The movement is also distinct from the less popular effort to abolish the police, which seeks to completely strip a department’s funding.

SAN FRANCISCO, CALIFORNIA - JULY 20: Protesters paint a mural that says 'defund the police' during a Strike For Black Lives demonstration outside of San Francisco City Hall on July 20, 2020 in San Francisco, California.
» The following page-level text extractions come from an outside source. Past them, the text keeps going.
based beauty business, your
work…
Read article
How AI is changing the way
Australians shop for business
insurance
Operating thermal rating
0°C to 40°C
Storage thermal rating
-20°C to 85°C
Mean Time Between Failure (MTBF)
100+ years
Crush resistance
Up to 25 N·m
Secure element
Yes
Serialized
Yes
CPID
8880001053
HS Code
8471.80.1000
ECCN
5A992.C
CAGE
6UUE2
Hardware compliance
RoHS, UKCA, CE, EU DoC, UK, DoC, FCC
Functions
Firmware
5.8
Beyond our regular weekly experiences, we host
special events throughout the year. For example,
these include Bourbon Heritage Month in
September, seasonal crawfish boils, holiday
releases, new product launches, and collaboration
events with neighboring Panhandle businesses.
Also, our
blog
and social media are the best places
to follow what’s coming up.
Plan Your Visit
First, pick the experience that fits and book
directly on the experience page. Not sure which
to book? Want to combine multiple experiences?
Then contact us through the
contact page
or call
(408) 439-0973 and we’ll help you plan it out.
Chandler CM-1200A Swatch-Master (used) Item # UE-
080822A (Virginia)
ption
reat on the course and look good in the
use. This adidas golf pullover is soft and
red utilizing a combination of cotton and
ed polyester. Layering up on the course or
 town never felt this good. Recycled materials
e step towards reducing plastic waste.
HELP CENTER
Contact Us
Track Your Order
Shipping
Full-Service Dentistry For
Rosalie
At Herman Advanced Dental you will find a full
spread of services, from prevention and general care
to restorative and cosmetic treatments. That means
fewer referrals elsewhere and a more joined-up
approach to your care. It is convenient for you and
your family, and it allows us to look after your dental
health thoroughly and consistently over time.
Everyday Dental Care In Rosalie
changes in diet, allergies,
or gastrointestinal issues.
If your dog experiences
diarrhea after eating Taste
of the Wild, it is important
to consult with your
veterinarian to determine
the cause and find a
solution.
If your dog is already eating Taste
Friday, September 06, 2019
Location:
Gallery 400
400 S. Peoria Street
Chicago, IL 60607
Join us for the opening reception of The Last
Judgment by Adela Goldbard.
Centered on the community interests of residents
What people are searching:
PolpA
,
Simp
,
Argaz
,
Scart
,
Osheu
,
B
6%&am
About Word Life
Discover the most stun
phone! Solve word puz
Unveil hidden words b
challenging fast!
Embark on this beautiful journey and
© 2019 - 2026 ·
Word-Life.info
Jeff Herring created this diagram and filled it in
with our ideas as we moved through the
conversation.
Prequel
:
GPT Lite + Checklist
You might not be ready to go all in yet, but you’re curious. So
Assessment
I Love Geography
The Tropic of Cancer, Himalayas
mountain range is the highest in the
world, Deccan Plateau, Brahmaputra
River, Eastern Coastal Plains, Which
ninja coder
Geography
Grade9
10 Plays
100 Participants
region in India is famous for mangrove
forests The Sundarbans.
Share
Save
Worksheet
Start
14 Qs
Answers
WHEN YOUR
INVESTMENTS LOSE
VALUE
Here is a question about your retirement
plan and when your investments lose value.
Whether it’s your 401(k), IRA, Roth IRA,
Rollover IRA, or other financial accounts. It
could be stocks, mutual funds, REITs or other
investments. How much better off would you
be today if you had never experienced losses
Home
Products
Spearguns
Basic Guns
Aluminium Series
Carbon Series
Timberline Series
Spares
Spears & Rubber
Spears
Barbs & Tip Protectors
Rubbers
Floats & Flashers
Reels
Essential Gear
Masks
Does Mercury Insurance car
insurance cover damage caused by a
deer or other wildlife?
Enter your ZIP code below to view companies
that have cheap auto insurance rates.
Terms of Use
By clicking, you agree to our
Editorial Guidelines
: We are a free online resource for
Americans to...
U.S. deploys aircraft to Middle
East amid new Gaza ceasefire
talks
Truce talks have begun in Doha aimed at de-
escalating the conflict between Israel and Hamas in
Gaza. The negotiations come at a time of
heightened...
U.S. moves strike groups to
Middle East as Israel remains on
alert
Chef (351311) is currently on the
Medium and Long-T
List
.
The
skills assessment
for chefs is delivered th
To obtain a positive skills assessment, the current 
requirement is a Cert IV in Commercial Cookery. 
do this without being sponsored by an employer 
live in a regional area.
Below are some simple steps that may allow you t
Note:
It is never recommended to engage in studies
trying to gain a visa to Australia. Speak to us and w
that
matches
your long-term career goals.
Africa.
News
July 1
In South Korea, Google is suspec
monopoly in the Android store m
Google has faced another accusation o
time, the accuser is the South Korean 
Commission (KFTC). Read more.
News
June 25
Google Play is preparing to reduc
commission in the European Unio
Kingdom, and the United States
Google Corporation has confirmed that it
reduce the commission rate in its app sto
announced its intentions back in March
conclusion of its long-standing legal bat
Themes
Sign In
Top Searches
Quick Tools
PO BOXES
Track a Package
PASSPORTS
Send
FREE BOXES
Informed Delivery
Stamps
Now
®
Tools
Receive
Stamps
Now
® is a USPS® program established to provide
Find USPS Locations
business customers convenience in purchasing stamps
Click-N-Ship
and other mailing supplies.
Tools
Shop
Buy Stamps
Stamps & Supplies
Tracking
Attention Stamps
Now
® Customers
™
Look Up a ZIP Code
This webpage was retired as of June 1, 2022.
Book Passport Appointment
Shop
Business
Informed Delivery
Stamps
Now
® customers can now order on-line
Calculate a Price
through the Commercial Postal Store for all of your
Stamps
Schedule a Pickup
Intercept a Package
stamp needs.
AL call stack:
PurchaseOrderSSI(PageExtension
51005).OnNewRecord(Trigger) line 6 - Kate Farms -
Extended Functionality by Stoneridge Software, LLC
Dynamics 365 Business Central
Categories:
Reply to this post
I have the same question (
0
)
The demonstration was part of the nationwide Strike for Black Lives effort which is calling for higher wages, better jobs, and Unions to help workers build economic power. (Justin Sullivan/Getty Images)

Protesters paint a mural that says ‘defund the police’ during a Strike For Black Lives demonstration outside of San Francisco City Hall on July 20, 2020 in San Francisco, California. (Justin Sullivan/Getty Images)

Biden also said he did not support defunding the police in a June interview with Trevor Noah on “The Daily Show” and noted that he doesn’t think “all cops are bad cops.”

“I don’t think police should be defunded, but I believe the conditions should be placed upon them where departments are having to take significant reforms,” he told Noah. “We should set up a national ‘use of force’ standard.”

Biden’s campaign has reiterated this sentiment.

“Vice President Biden does not believe that police should be defunded,” Biden campaign Rapid Response Director Andrew Bates said in a statement, Fox News reported in June.

But most recently, Biden said he “absolutely” agreed to redirect funding from police budgets in a July interview with NowThis.

“But do we agree that we can re-direct some of the [police] funding?” the NowThis reporter asked Biden.

The former vice president responded: “Yes, absolutely.”

Neither Biden nor his campaign have followed up to clarify the apparent contradiction from his previous statements.

He also criticized the militarization of the police, saying, “The last thing you need is an up-armored Humvee coming into a neighborhood, it’s like the military invading.” (RELATED: Cutting Police Funding Will Lead To Understaffing, Reduced Training, Union Official Says)

Biden intends to create an independent task force to direct law enforcement prosecutorial decisions and tackle “discrimination and other problems,” according to his campaign website. The former vice president also seeks to end cash bail, calling it “modern-day debtors’ prison” and establish a form of community policing.

Biden’s campaign did not respond to the Daily Caller News Foundation’s request for comment.